Quarterly report pursuant to Section 13 or 15(d)

Notes Payable

v3.22.1
Notes Payable
3 Months Ended
Mar. 31, 2022
Notes Payable  
Notes Payable

Note 7 – Notes Payable

On March 4, 2022 (the “Closing Date”), the Company entered into a $75.0 million long-term debt facility with Runway Growth Finance Corp. (the “Term Loan”). Under the Term Loan, $30.0 million of the $75.0 million loan was funded on the Closing Date, with the remaining $45.0 million fundable if the Company achieves certain predetermined milestones.

The Term Loan matures on April 15, 2027 (the “Maturity Date”).  Starting March 15, 2022, the Company will make monthly payments of interest only until April 1, 2024 (the “Amortization Date”). The Amortization Date may be extended to April 1, 2025 if the Company achieves certain predetermined milestones based on equity raises and the initiation of certain clinical trials. After that, the Company will make monthly payments of interest and principal. If the Amortization Date is extended to April 1, 2025, the monthly payments will be recalculated in equal amounts according to the remaining number of payment dates through the Maturity Date. All unpaid outstanding principal and accrued and unpaid interest will be due and payable in full on the Maturity Date.

The Term Loan accrues interest at a variable annual rate equal to 8.75% plus the greater of (i) 0.50% and (ii) the three month LIBOR Rate for U.S. dollar deposits or the rate otherwise reasonably determined by the Lender to be the rate at which U.S. dollar deposits with a term of three months would be offered by banks in London, England to major banks in the London or other offshore interbank market  (the “Applicable Rate”); provided that the Applicable Rate will not be less than 9.25%.

Pursuant to the terms of the Term Loan on the Closing Date the Company paid the Lender upfront fees out of proceeds of $0.4 million consisting of a 1% commitment fee and a deposit of $75,000.  In addition, the Company paid other cash fees directly to third parties comprising of an advisory fee and legal fees totaling $2.3 million.
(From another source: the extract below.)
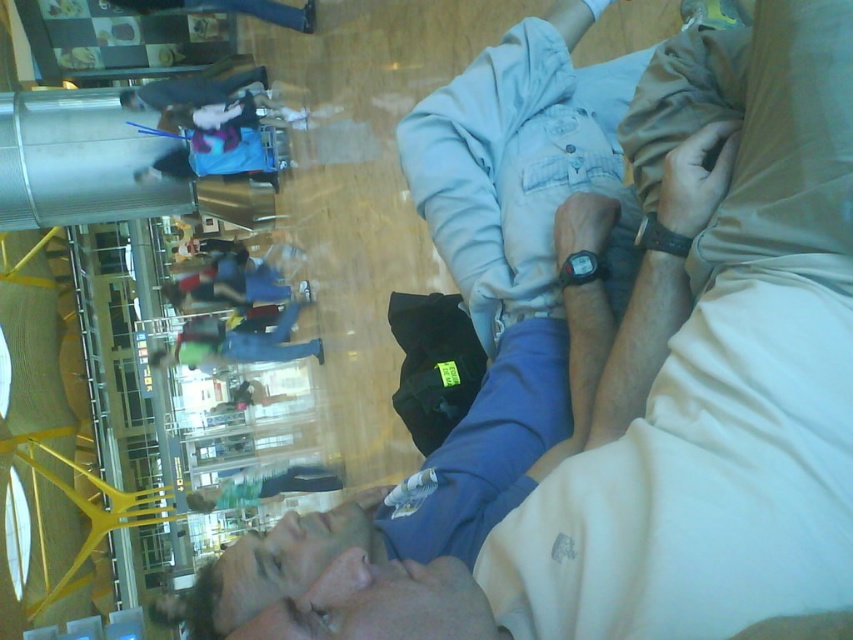 Consider the image. You are a security guard in the airport and you see the light blue fabric at center and the black plastic watch at center. Which object is closer to you?

The light blue fabric at center is closer to you because it is in front of the black plastic watch at center.

You are a photographer trying to capture a closeup of the light blue fabric at center and the black leather watch at center. Since you want to focus on both objects equally, which one should you adjust your camera angle to look up at or down at?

Also, in connection with the Term Loan, on March 4, 2022, the Company issued a warrant to the Lender to purchase 748,036 shares of the Company’s common stock with an exercise price of $0.8021 (the “Warrant”) via a warrant agreement (the “Warrant Agreement”). The Warrant is exercisable for ten years from the date of issuance. The Lender may exercise the Warrant with cash or through a net issuance conversion. The shares of the Company’s common stock will be registered at the Company’s first opportunity after the date of the exercise of the Warrant. In addition, the provisions of the Warrant Agreement provide for additional warrants to be issued upon funding of the term loan tranches. The fair value of the warrant was determined utilizing a Black Scholes Model with the following assumptions: risk free rate of return 1.74%, volatility of 57.3%, 10-year life yielding a value of approximately $0.4 million as of March 31, 2022.  The fair value of the warrant was also recorded in debt discount and will be amortized over the life of the note.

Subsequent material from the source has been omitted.